Barclays has announced it will provide 75 apprenticeships for young people in the North East this year - with details on an additional scheme for those returning to work or changing careers to be announced in the second half of 2015.
Building on the success of its existing apprenticeship programme - through which around 2,000 people have been appointed during the past two years throughout the country - the financial services provider has now launched a nationwide drive to create 800 new opportunities.
In the North East, the 75 successful candidates - mainly young people who are not currently in education, employment and training (NEET) - will work across the business, with 65 being based at the company’s Sunderland Contact Centre, and the rest throughout regional branches.
From day one, they will receive full pay equivalent to that of a new joiner, and Christine Allenson, site manager at Sunderland, said she confident of benefits not only to the company, but to the apprentices themselves.
“The most motivating aspect of our apprenticeship programme is seeing young people, especially those who perhaps didn’t achieve academically, grow in confidence and aspiration,” she said.
“The apprentices we have on site at Sunderland have achieved fantastic results and are a real asset to the organisation; I’m incredibly excited to welcome the next intake.
“Our goal is to help our apprentices grow with us, not just in the skills they learn, but in the confidence they gain, as well as to help them build a bright future.”

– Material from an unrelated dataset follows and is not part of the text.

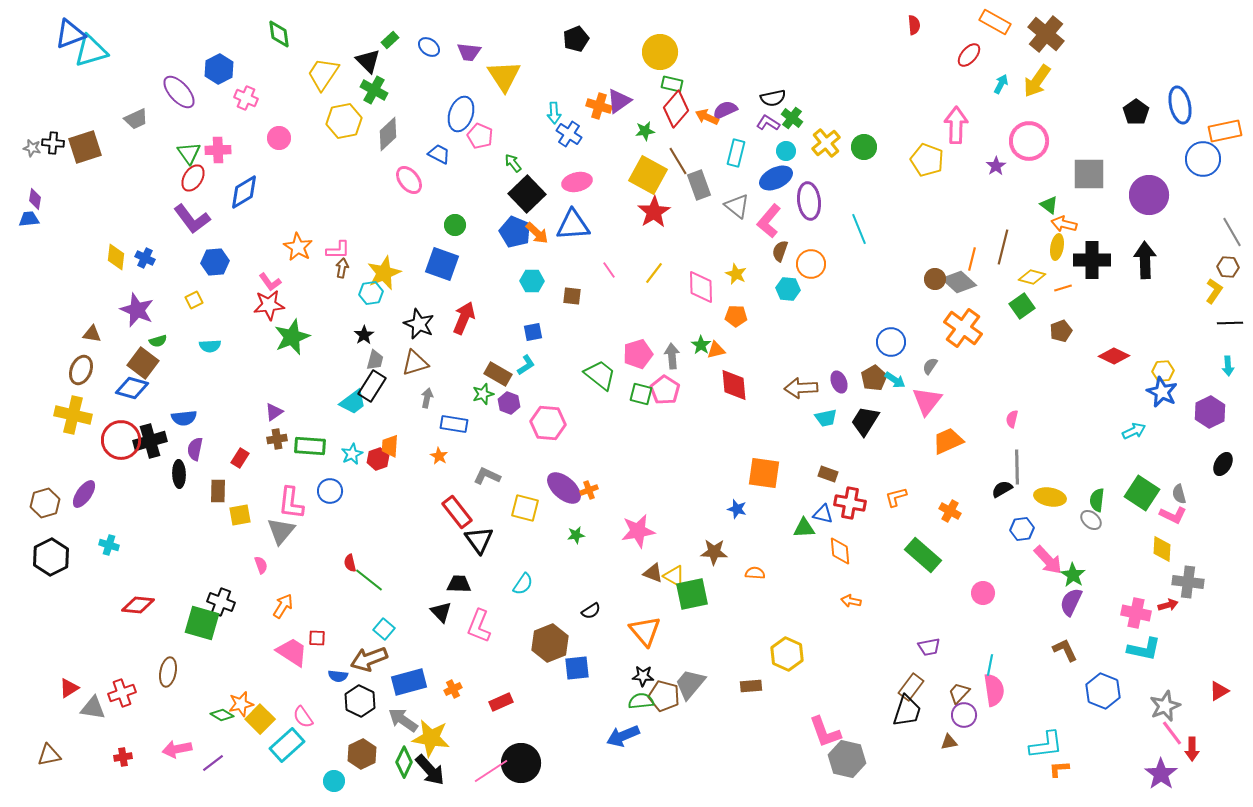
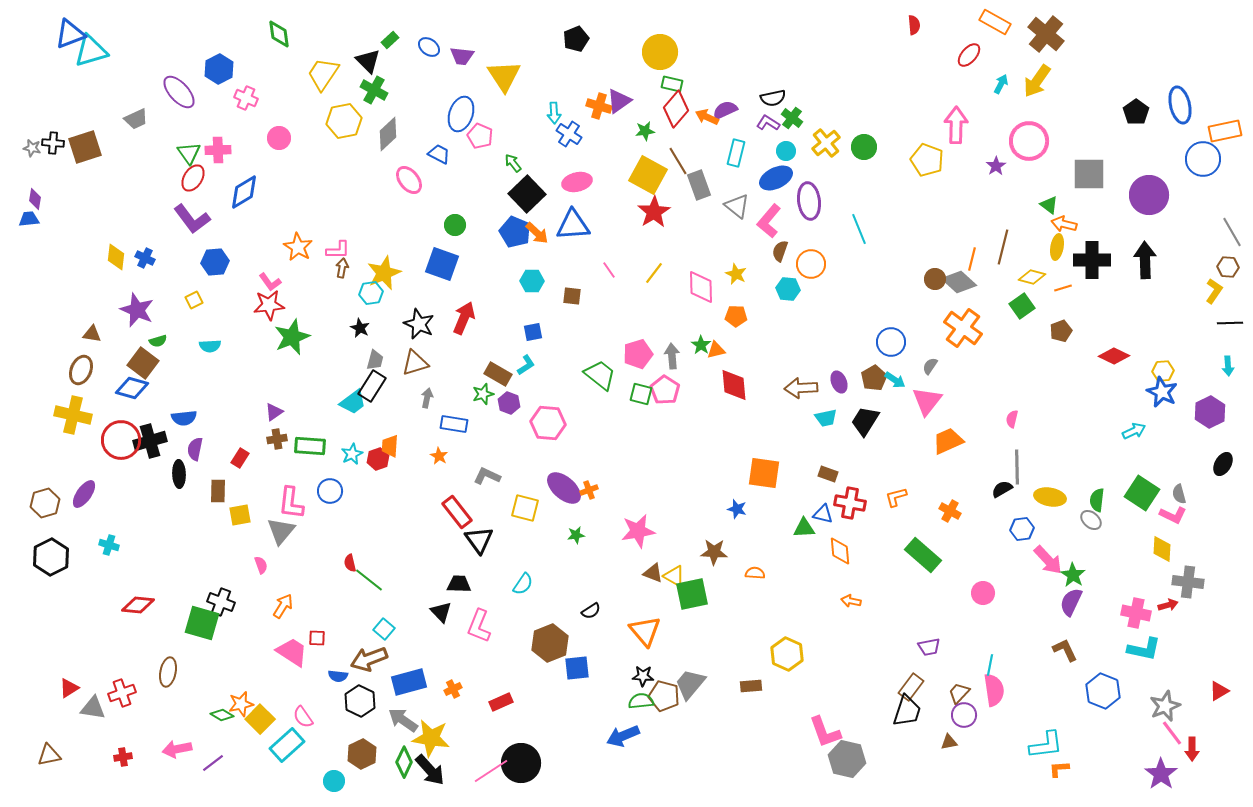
purple trapezoid at (469, 52): moved 7 px left, 4 px down
black star at (364, 335): moved 4 px left, 7 px up; rotated 12 degrees counterclockwise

The news comes just weeks after Barclays announced that the Sunderland site - named North East Contact Centre of the Year for three years in a row - would house its first ever UK centre for fraud detection.
On being accepted on to the new apprenticeships, candidates will receive received training in so-called ‘soft skills’ focussed on customer experience, as well in the technology used by the business.
Throughout the year-long courses, intended to lead to full-time jobs, they will receive support through a number of channels, from regular meetings to one-to-one mentoring.
Barclays will be working with a number of local training providers, identified through working with Sunderland City Council.
“In the candidates, we’re looking to see values and a drive to do the right thing for customers, rather than academic qualifications,” Ms Allenson added.
“It makes such a difference for people to have somebody to believe in them. That is one of the greatest things we can give to them.”
Barclays is also exploring apprenticeship opportunities for those returning to work or looking for a new career.
Ms Allenson said plans were still being finalised but it was hoped that the initiative would be launched in Sunderland, with an intake of 12 in the summer.
“Initially, we had looked at this as something for the over-50s,” Ms Allenson said.
“But we didn’t want to discriminate so now it will be simply aimed at those returning to work.”
Sunderland City Council leader Paul Watson, said: “Barclays’ commitment to apprenticeships gives local young people terrific opportunities for training and a potential career at this thriving company.
“We work closely with Sunderland’s contact centre sector to ensure as many local people as possible can take advantage of jobs in the industry.
“Barclays, with its announcements this year of more than 300 new jobs at Sunderland, is already a major employer, so the news of 75 opportunities for apprenticeships is good news for the successful recruits, the company and the city.”
On top of its own apprenticeship scheme, Barclays runs a LifeSkills employability programme, which has helped more than 700 young people find apprenticeships and traineeships with local SMEs.